Had he had a wife and children too? I felt sure he had. A Polish Jew! I am part Polish. Part Jewish? All that I know about Judaism comes from A Canticle for Leibovitz and Dying Inside. Well, and the bible, I suppose.
“My mother had some money of her own, but not very much. My father left the RAF after the war and worked in a factory in Ironbridge. Bartleby left his money, and his house, to my sisters. When I was thirteen my mother died in an accident. My sisters, who were grown up by then, came to her funeral. Anthea offered to pay to send me to school, and my father accepted. They’ve been subsidising me ever since. As you know, I married part way through university.”

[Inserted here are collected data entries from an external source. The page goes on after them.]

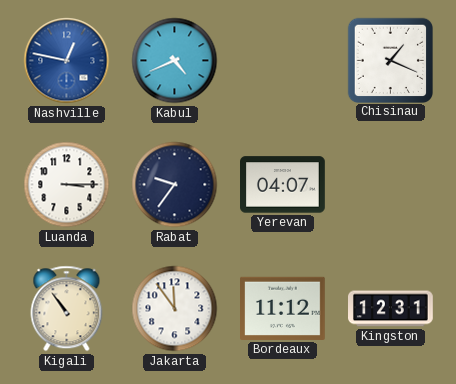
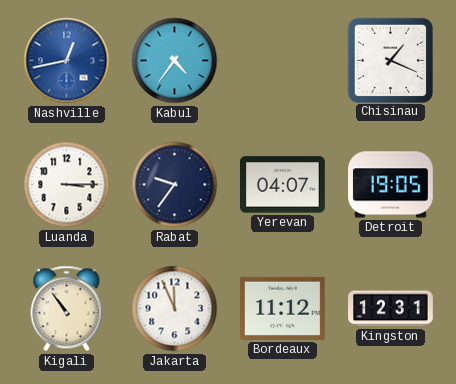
Nashville: 12:47 -> 12:43
Kabul: 4:41 -> 4:36
Detroit: none -> 19:05
Jakarta: 11:54 -> 11:56
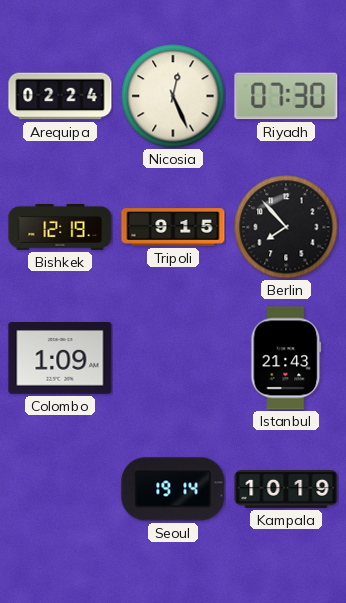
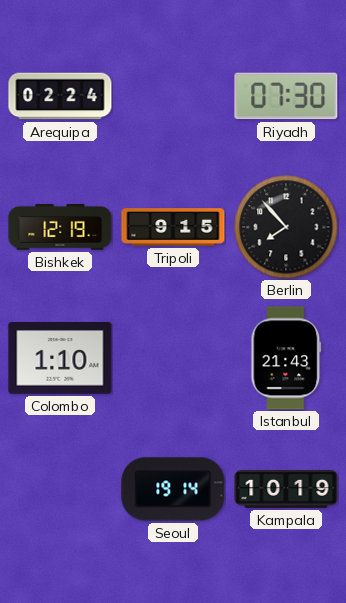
Nicosia: 12:26 -> none
Colombo: 1:09 -> 1:10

“What happened to Bartleby?” I asked. He couldn’t have been much older than my grandfather.
“He shot himself when the girls turned twenty-one,” he said, in a tone of voice that closed off further questions.
“What do you… do?” I asked.
“They hold the purse-strings, but I manage the estate,” he said. He dropped the butt of a cigarette into the ash tray, which was overflowing. “They pay me a salary, and I live at the house. Very Victorian really.”
“Have you lived there ever since you ran off?” I asked.
“Yes.”
“But they said they didn’t know where you were. My grandfather went there and talked to them, all this way.” I was indignant.
“They lied.” He wasn’t looking at me at all. “Did it bother you so much that I ran away?”
“I’ve run away from her too,” I said, which didn’t answer his question but which seemed to be enough.
“I knew your grandparents would look after you,” he said.
“They did,” I said. “You needn’t have worried about that.”
“Ah,” he said.
So then I realised guiltily how my very presence in his car was actually a huge reproach. For one thing, there is only one of me, when he abandoned twins. For another, I am crippled. Thirdly, I am there at all; I ran away. I had to ask for his help—and worse, I had to use the social services to ask for his help. Clearly the arrangements he made for us were far from adequate. In fact, my existence there at that moment demonstrated to him that he is a rotten parent. And, truth be told, he is. My mother notwithstanding, running out on babies isn’t an acceptable thing to do—and in fact, as an abstraction, abandoning babies with her is particularly and unusually irresponsible. But I have run away from her too.
“I wouldn’t have grown up any other way,” I said. My grandparents. The Valleys. Home. “Truly. There was so much about it to love. I couldn’t have had a better childhood.”